Required work →
Check every line of the entries that follow, and copy the ones containing "Post".

Provided material →
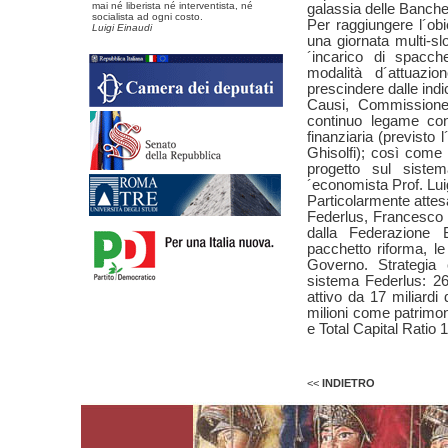
mai né liberista né interventista, né
galassia delle Banche
socialista ad ogni costo.
Per raggiungere l´obi
Luigi Einaudi
una giornata multi-sl
´incarico di spacche
modalità d´attuaz
prescindere dalle indi
Causi, Commissione
continuo legame con 
finanziaria (previsto 
Ghisolfi); così come 
progetto sul sistem
´economista Prof. Lui
Particolarmente attes
Federlus, Francesco Li
dalla Federazione
pacchetto riforma, le
Governo. Strategia 
sistema Federlus: 26 
attivo da 17 miliardi 
milioni come patrimoni
e Total Capital Ratio 
<<
INDIETRO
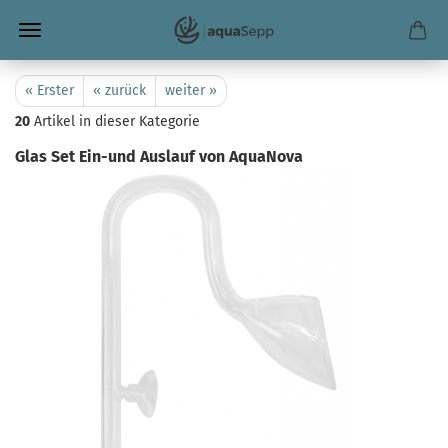
« Erster
« zurück
weiter »
20
Artikel in dieser Kategorie
Glas Set Ein-und Auslauf von AquaNova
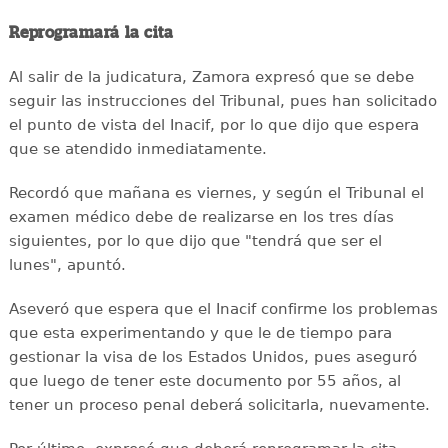
Reprogramará la cita
Al salir de la judicatura, Zamora expresó que se debe
seguir las instrucciones del Tribunal, pues han solicitado
el punto de vista del Inacif, por lo que dijo que espera
que se atendido inmediatamente.
Recordó que mañana es viernes, y según el Tribunal el
examen médico debe de realizarse en los tres días
siguientes, por lo que dijo que "tendrá que ser el
lunes", apuntó.
Aseveró que espera que el Inacif confirme los problemas
que esta experimentando y que le de tiempo para
gestionar la visa de los Estados Unidos, pues aseguró
que luego de tener este documento por 55 años, al
tener un proceso penal deberá solicitarla, nuevamente.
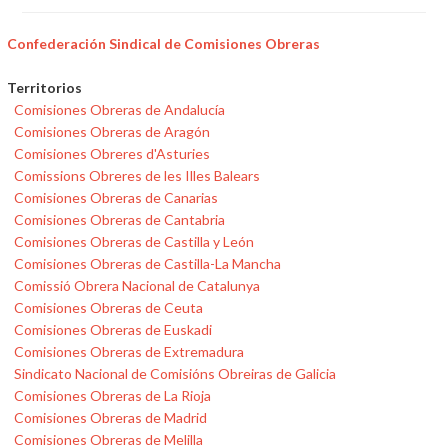
Confederación Sindical de Comisiones Obreras
Territorios
Comisiones Obreras de Andalucía
Comisiones Obreras de Aragón
Comisiones Obreres d'Asturies
Comissions Obreres de les Illes Balears
Comisiones Obreras de Canarias
Comisiones Obreras de Cantabria
Comisiones Obreras de Castilla y León
Comisiones Obreras de Castilla-La Mancha
Comissió Obrera Nacional de Catalunya
Comisiones Obreras de Ceuta
Comisiones Obreras de Euskadi
Comisiones Obreras de Extremadura
Sindicato Nacional de Comisións Obreiras de Galicia
Comisiones Obreras de La Rioja
Comisiones Obreras de Madrid
Comisiones Obreras de Melilla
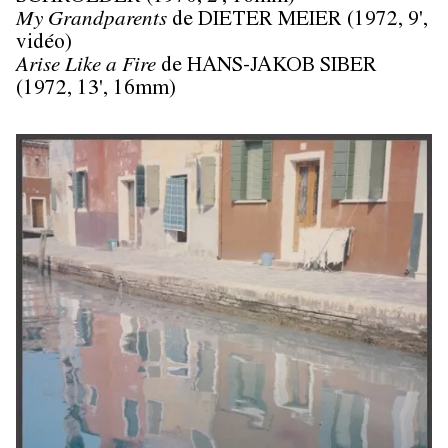
My Grandparents
de DIETER MEIER (1972, 9',
vidéo)
Arise Like a Fire
de HANS-JAKOB SIBER
(1972, 13', 16mm)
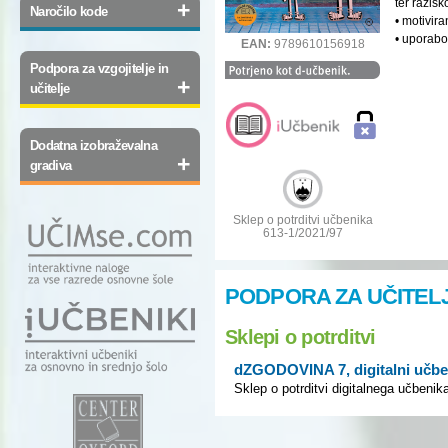
ter razisk
+
Naročilo kode
• motivir
• uporabo 
EAN:
9789610156918
Podpora za vzgojitelje in
+
učitelje
Dodatna izobraževalna
+
gradiva
Sklep o potrditvi učbenika
613-1/2021/97
PODPORA ZA UČITEL
Sklepi o potrditvi
dZGODOVINA 7, digitalni učbe
Sklep o potrditvi digitalnega učbenik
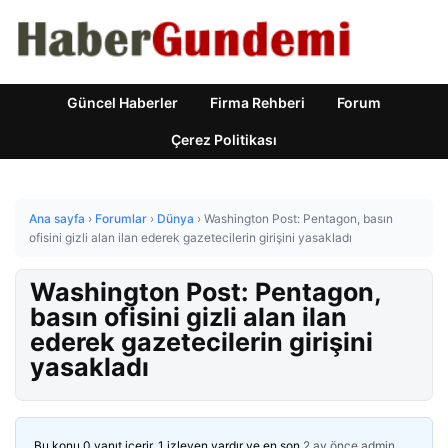
Güncel Haberler
Firma Rehberi
Forum
Çerez Politikası
Ana sayfa
›
Forumlar
›
Dünya
›
Washington Post: Pentagon, basın
ofisini gizli alan ilan ederek gazetecilerin girişini yasakladı
Washington Post: Pentagon,
basın ofisini gizli alan ilan
ederek gazetecilerin girişini
yasakladı
Bu konu 0 yanıt içerir, 1 izleyen vardır ve en son
2 ay önce
admin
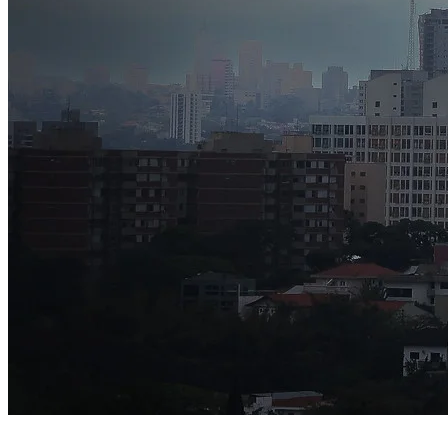
Bahia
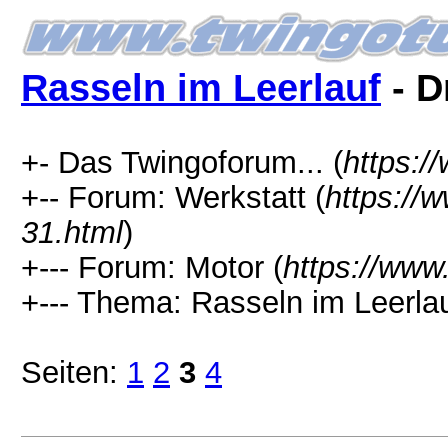
Rasseln im Leerlauf
- D
+- Das Twingoforum... (
https:/
+-- Forum: Werkstatt (
https://
31.html
)
+--- Forum: Motor (
https://www
+--- Thema: Rasseln im Leerlau
Seiten:
1
2
3
4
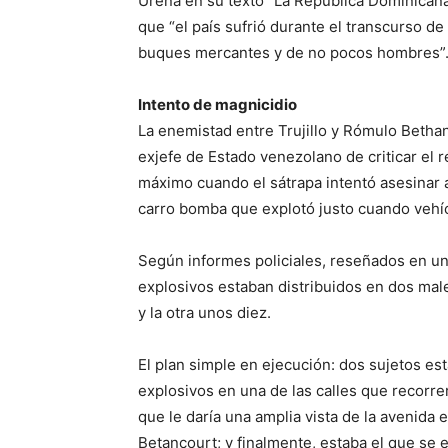
Ureña en su texto “La República Domi­nican
que “el país sufrió durante el transcurso de
buques mercantes y de no pocos hombres”
Intento de magnicidio
La enemistad entre Truji­llo y Rómulo Bethan
exje­fe de Estado venezolano de criticar el r
máximo cuando el sátrapa intentó asesinar 
ca­rro bomba que explotó jus­to cuando vehíc
Según informes policia­les, reseñados en un
explo­sivos estaban distribuidos en dos mal
y la otra unos diez.
El plan simple en ejecu­ción: dos sujetos est
explosi­vos en una de las calles que recorrer
que le daría una am­plia vista de la avenida 
Be­tancourt; y finalmente, es­taba el que se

Your response →
Washington Post: Pentagon, basın
Washington Post: Pentagon,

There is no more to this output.